Accuracy: 0.8942621542690259
Area under ROC: 0.9580796607403271
Precision by label: [0.9244315941648048, 0.8373419290850483]
Recall by label: [0.9146944083224967, 0.854504048582996]


# Hyperparameter Tuning

So, using a baseline model, we are getting almost 89 % accuracy on the test data.
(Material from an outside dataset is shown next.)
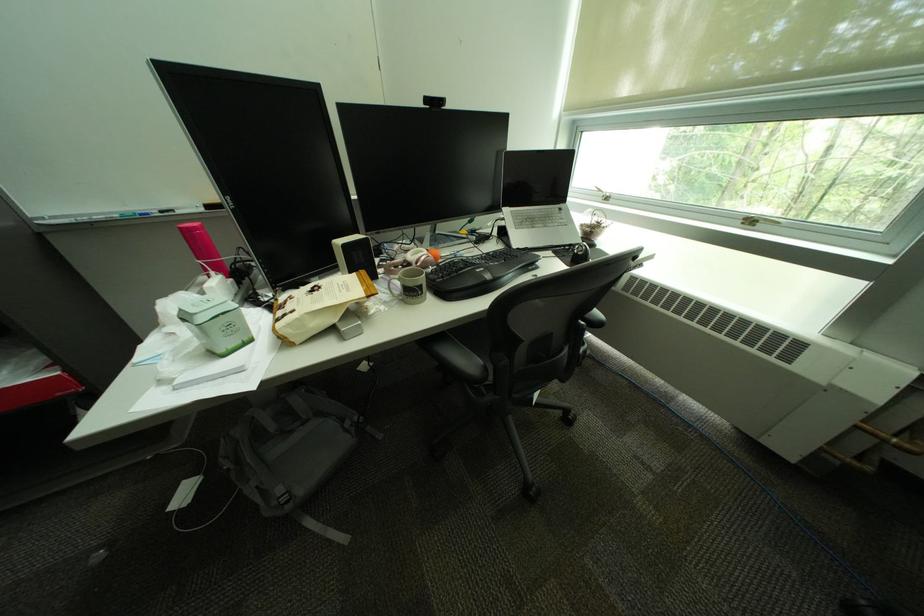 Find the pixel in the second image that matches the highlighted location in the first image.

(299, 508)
Now we can build a more sophisticated model, such as a random forest model, which is an ensemble method that can improve the accuracy of predictions.

In [None]:
from pyspark.ml.classification import RandomForestClassifier

rf = RandomForestClassifier()
rf_model = rf.fit(train)

Using cross-validation techniques, we now try to come up with the best hyperparameters for this model.

In [None]:
from pyspark.ml.tuning import ParamGridBuilder, CrossValidator
from pyspark.ml.evaluation import BinaryClassificationEvaluator

evaluator = BinaryClassificationEvaluator()
paramGrid = (ParamGridBuilder()
  .addGrid(rf.maxDepth, [5, 10, 20, 25, 30])
  .addGrid(rf.maxBins, [20, 30, 40])
  .addGrid(rf.numTrees, [5, 20, 50])
  .build())

In [None]:
cv = CrossValidator(estimator=rf, estimatorParamMaps=paramGrid,
                    evaluator=evaluator, numFolds=5)
cv_model = cv.fit(train)

# Best Model

In [None]:
best_rf_model = cv_model.bestModel
model_pred = best_rf_model.transform(test)
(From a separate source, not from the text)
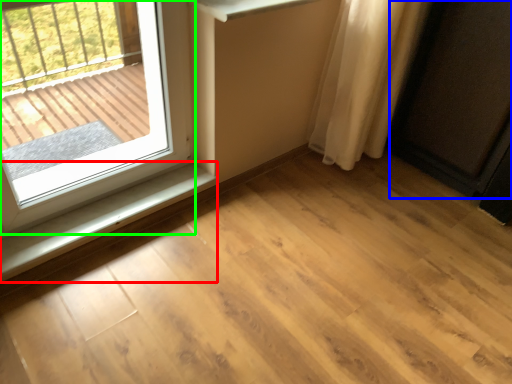 Question: Which object is the farthest from window sill (highlighted by a red box)? Choose among these: screen door (highlighted by a blue box) or window (highlighted by a green box).

Choices:
 (A) screen door
 (B) window

Answer: (A) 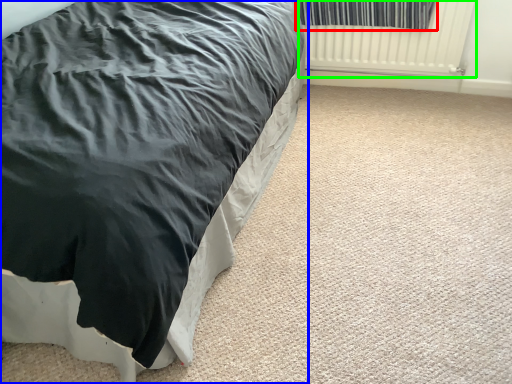 Question: Which object is the farthest from curtain (highlighted by a red box)? Choose among these: bed (highlighted by a blue box) or radiator (highlighted by a green box).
true_pos = model_pred.filter(model_pred['label']==1).filter(
    model_pred['prediction']==1).count()
actual_pos = model_pred.filter(model_pred['label']==1).count()
pred_pos = model_pred.filter(model_pred['prediction']==1).count()
recall_rate = float(true_pos)/(actual_pos)
print(recall_rate)

As you can see from the preceding, with the random forest model with best hyperparameters, the recall rate has improved, compared to the baseline method (logistic regression).

# Conclusion

In this chapter, some transformation techniques using PySpark and ways to compute summary statistics were reviewed. You saw how to build a machine learning model from scratch and how to tune hyperparameters, to choose the best parameters for a model.